Comparing economic and Federal Reserve expectations to levels currently implied by interest rates remains the best way to frame these types of debates. Our “market expectations” model compares current market interest rates relative to the embedded Fed and economic expectations. Assuming 2% inflation and 2% trend growth, we get a 4% neutral interest rate, bracketed by a 50 bps 3.75% to 4.25% neutral range. Chart 1 above shows the 2yr (Fed policy) and 10yr (economy), as well as orange “Hot Economy, Tight Fed” and a blue “Cool Economy, Loose Fed” ranges. The 10yr has moved 40 bps higher (from 3.95% on 2/27 to as high as 4.44%) in response to rising inflation expectations, while shifting Fed expectations are evident in the 2yr jumping from 3.39% to 3.79%. With the current Fed Funds target of 3.50%, that means the market went from pricing additional rate cuts (3.39% is less than the Fed’s current 3.50% target), to pricing rate increases in the coming two years.

Using the math of the model, the risk is that the economy goes from 3% growth and 2% inflation to 2% growth and 3% inflation. In both cases, long-term rates would be around 5%. But in the latter case, growth is lower and the Fed’s ability to cut interest rates to support the economy is limited. This would be the type of stagflationary risk that can most worry markets.

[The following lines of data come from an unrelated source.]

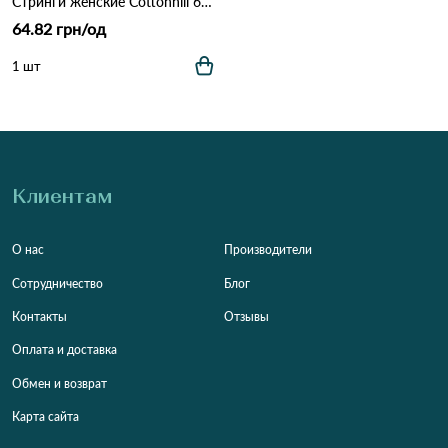
Стринги женские Cottonhill 6174 3б Черный
64.82 грн/од
1 шт
Клиентам
О нас
Производители
Сотрудничество
Блог
Контакты
Отзывы
Оплата и доставка
Обмен и возврат
Карта сайта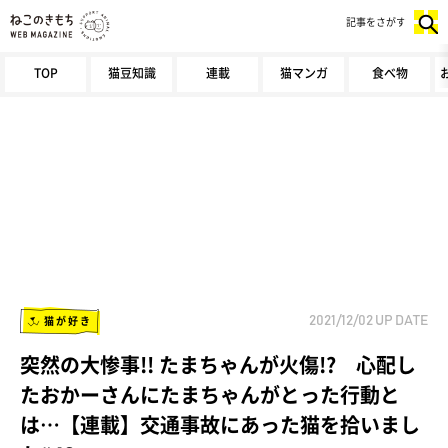
記事をさがす
TOP
猫豆知識
連載
猫マンガ
食べ物
猫が好き
2021/12/02
UP DATE
突然の大惨事!! たまちゃんが火傷!? 心配し
たおかーさんにたまちゃんがとった行動と
は…【連載】交通事故にあった猫を拾いまし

This situation is similar to the market’s Liberation Day reaction a year ago. In that case, the stock market sell-off was more severe (representing more significant concerns about profit growth), but interest rates started to rise amidst market concerns about tariffs pushing up inflation, instead of falling, as they would in a typical “risk off” reaction when markets price slower growth. The result was stocks and bonds declining at the same time. This time around, the growth concern is not as large, but the 10yr made a very similar jump from below 4% to nearly 4.5%, reaching 4.44% on March 27. That prompted another deadline delay (to April 6) over that weekend, and stock markets bottomed that Monday, then rallied, as rates starting to decline into the end of the quarter.

Just as with tariffs a year ago, rising interest rates help to act as a market signal to policymakers about the risks of a given course of action. Also, just as a year ago, should the disruption dissipate, rates can reverse course and decline, which can be a positive for markets and the economy. This shows that Bonds are Still Vigilant.